Photo by Bob Vosseller

  “Civility is dead. It is coming from the top down,” Joanie Parks of Waretown said. Parks was one of the participants at the event and helped hold the mock coffin. Parks was critical of President Donald Trump. “He has no regard for humanity, not even his own family.”

  Fellow Waretown resident Roseann DePasquale donned a black veil and played a small drum during the activity.

  Toms River resident Bob Riehl literally got a front row seat for the event. “I learned about this only an hour ago. I’m an optimist and while I feel civility is dead, I think it will come back. I’m sick of all the hate speech. There is no room for it in this country.”

  Williams said that “we first started talking seriously at a “Tax Scam” protest which I believe was in early 2018, whenever the Trump/GOP tax cut came out. We started a kind of chain email with a handful of other people we knew, working on ways to do more fun/theatrical/wacky things than what you find at a typical protest rally or march.”
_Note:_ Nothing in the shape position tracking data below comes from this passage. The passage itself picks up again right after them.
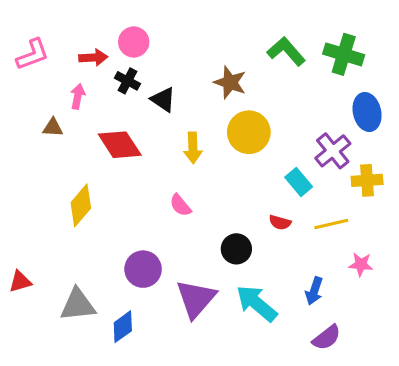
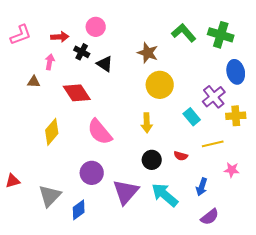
pink circle: (134, 42) -> (96, 27), moved
yellow arrow: (193, 148) -> (147, 123), moved
pink semicircle: (180, 205) -> (100, 132), moved, size x1.8
red semicircle: (280, 222) -> (181, 156), moved
gray triangle: (78, 305) -> (50, 196), turned -40

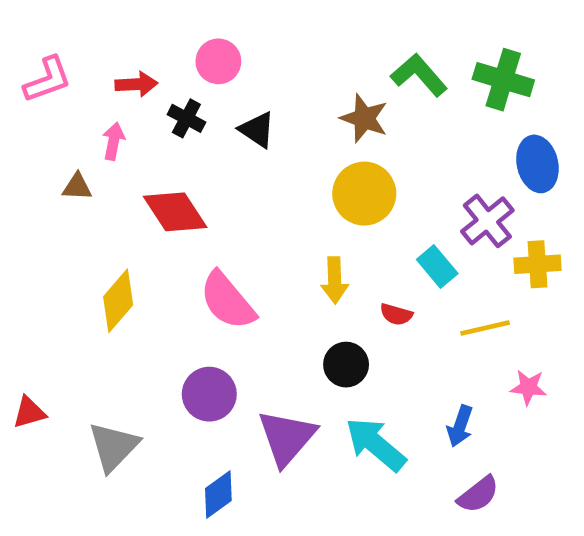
brown star: (148, 53) -> (364, 118), moved
black triangle: (105, 64) -> (257, 130), moved
red semicircle: (181, 156) -> (396, 314), moved
blue diamond: (79, 210) -> (218, 494), moved

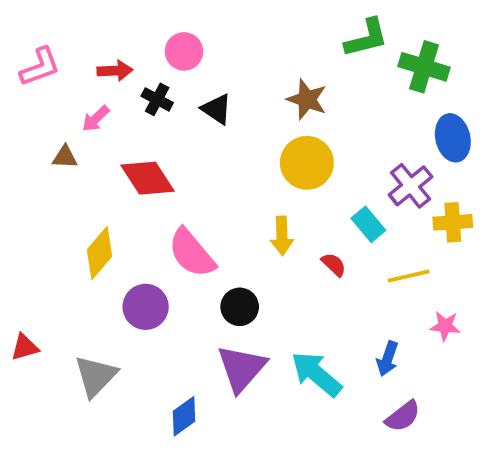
green L-shape: (419, 75) -> (366, 38), moved, turned 117
pink arrow: (114, 141) -> (96, 119), turned -144
red semicircle: (396, 314) -> (334, 265), turned -152
black circle: (346, 365) -> (240, 307), moved
purple circle: (209, 394) -> (146, 307), moved

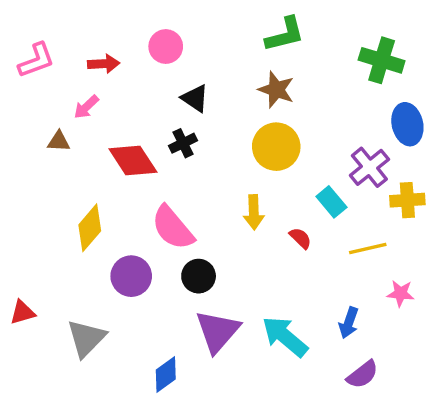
green L-shape: (366, 38) -> (285, 34), moved
black cross: (157, 99) -> (183, 143), moved, turned 36
black circle: (240, 307) -> (199, 276), moved

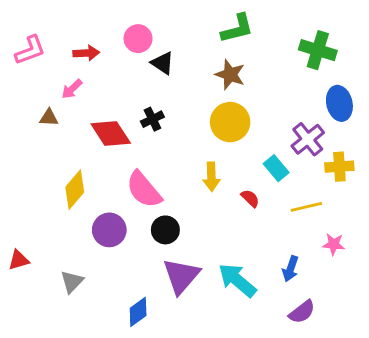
black triangle: (195, 98) -> (162, 63), moved
gray triangle: (86, 338) -> (72, 282), size x0.7

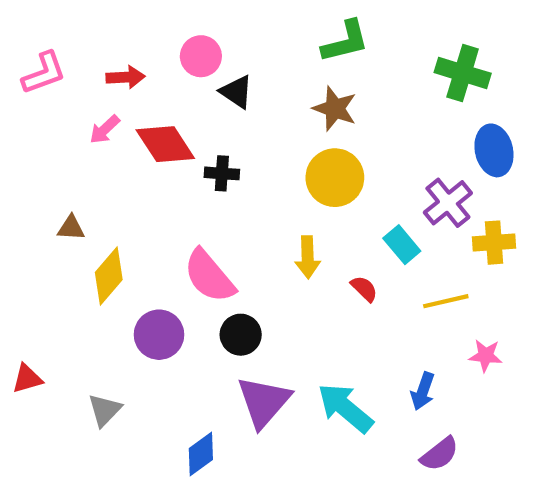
brown triangle: (49, 118) -> (71, 228), moved
black cross: (152, 119) -> (222, 173), turned 30
red diamond: (111, 134) -> (165, 144), moved

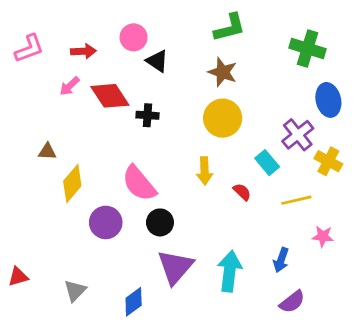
yellow cross: (494, 243) -> (328, 161), turned 32
red triangle: (27, 379) -> (18, 277), moved
cyan arrow: (345, 408) -> (230, 271), turned 57
gray triangle: (105, 410) -> (75, 291), moved

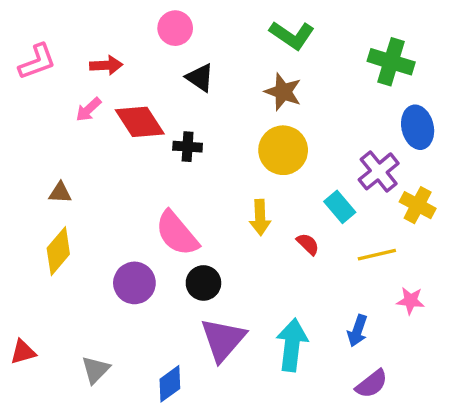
green L-shape: (230, 28) -> (292, 35), turned 48
pink circle: (134, 37) -> (175, 28), moved
yellow diamond: (72, 183) -> (58, 251), moved

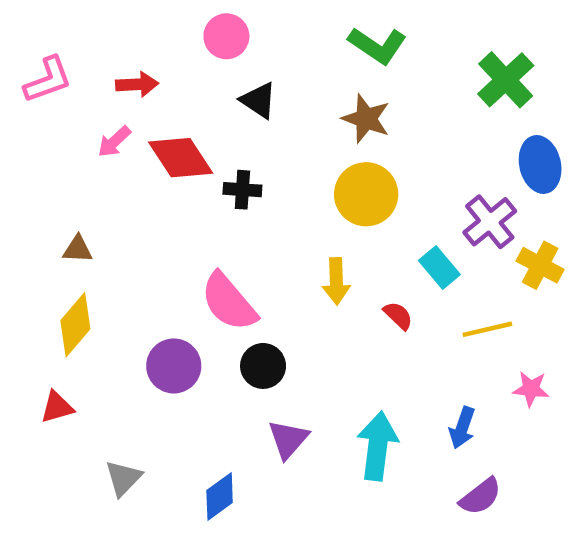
green cross: (391, 62) -> (506, 80), turned 30
purple triangle: (223, 340) -> (288, 439), size x0.7
red triangle: (23, 352) -> (57, 407), moved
  Williams said this is when the duo got serious about what they wanted to do next. “We met at Jim’s house and talked about ideas. That led to the formation of Forward March, and we created a Facebook group and a logo and all that. The logo is now on a bass drum that I bought used for cheap, after we discussed the idea of having a “drumline” for protest marches as one of our projects.”

  The two songwriters started discussing the “death of civility” concept during that meeting.

Jim Tobias, Matawan, left, pretends to console a grieving Roseann DePasquale, Waretown, as they join Dave Williams, Brick for a New Orleans style funeral themed skit to note the end of civility in public discourse concerning matters of politics and public policy debate. (Photo by Bob Vosseller)

“R.I.P. Civility” was the group’s second event that they organized. “This is first event though that is in the spirit of what we are trying to do but we’re happy to perform at other protests in order to add our brand of irreverent fun to the proceedings,” Williams said.

  “The first event we staged was an impeachment rally in Asbury Park earlier this summer. We had assumed there would be a rally somewhere as there were national coordinated rallies, but when we didn’t find one, we decided to host it,” Williams said.

  The duo took part in a Trenton based rally called Empower NJ, a Lights for Liberty event at the ICE detention center in Elizabeth and in June a pro-impeachment protest in Asbury Park. On Aug. 21 they joined students of Toms River High School North who protested Board of Education member Daniel Leonard who posted derogatory comments about U.S. Rep. Rashida Tlaib (D-MI) on Facebook.

  “We aren’t committed to any specific ideology although we’re left of center, obviously. We’re more interested in methodology and tactics and finding ways to make the resistance movement more enjoyable and engaging – partly to attract new people to the movement, and partly to keep up the morale of the people already in it,” Williams said.